Arrays

An array header is identical in form to a G-Vector. At present, the following subtype codes are defined: 0 Normal. 1 Array is displaced to another array (which may be simple). The entries in the header-vector are interpreted as follows:

0 Data Vector
This is a pointer to the I-Vector, G-Vector, or string that contains the actual data of the array. In a multi-dimensional array, the supplied indices are converted into a single 1-D index which is used to access the data vector in the usual way. If the array is displaced, then this is the array displaced to, which may be an array header. In general, array access must loop until it finds an actual data vector.

1 Number of Elements
This is a fixnum indicating the number of elements for which there is space in the data vector.

2 Fill Pointer
This is a fixnum indicating how many elements of the data vector are actually considered to be in use. Normally this is initialized to the same value as the Number of Elements field, but in some array applications it will be given a smaller value. Any access beyond the fill pointer is illegal.

3 Displacement
This fixnum value is added to the final code-vector index after the index arithmetic is done but before the access occurs. Used for mapping a portion of one array into another. For most arrays, this is 0.

4 Range of First Index
This is the number of index values along the first dimension, or one greater than the largest legal value of this index (since the arrays are always zero-based). A fixnum in the range 0 to 224-1. If any of the indices has a range of 0, the array is legal but will contain no data and accesses to it will always be out of range. In a 0-dimension array, this entry will not be present.

5 - N Ranges of Subsequent Dimensions

The number of dimensions of an array can be determined by looking at the length of the array header. The rank will be this number minus 6. The maximum array rank is 65535 - 6, or 65529.
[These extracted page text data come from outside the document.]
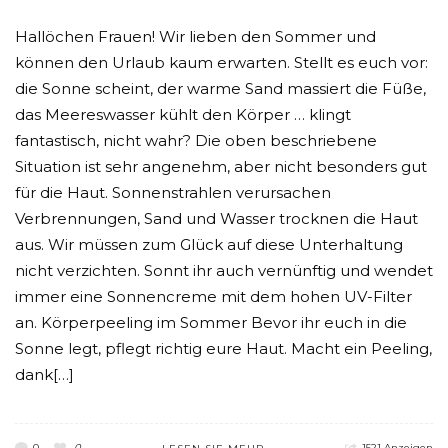
Hallöchen Frauen! Wir lieben den Sommer und
können den Urlaub kaum erwarten. Stellt es euch vor:
die Sonne scheint, der warme Sand massiert die Füße,
das Meereswasser kühlt den Körper … klingt
fantastisch, nicht wahr? Die oben beschriebene
Situation ist sehr angenehm, aber nicht besonders gut
für die Haut. Sonnenstrahlen verursachen
Verbrennungen, Sand und Wasser trocknen die Haut
aus. Wir müssen zum Glück auf diese Unterhaltung
nicht verzichten. Sonnt ihr auch vernünftig und wendet
immer eine Sonnencreme mit dem hohen UV-Filter
an. Körperpeeling im Sommer Bevor ihr euch in die
Sonne legt, pflegt richtig eure Haut. Macht ein Peeling,
dank[…]
0
0
1521 Anzeigen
The ranges of all indices are checked on every access, during the conversion to a single data-vector index. In this conversion, each index is added to the accumulating total, then the total is multiplied by the range of the following dimension, the next index is added in, and so on. In other words, if the data vector is scanned linearly, the last array index is the one that varies most rapidly, then the index before it, and so on.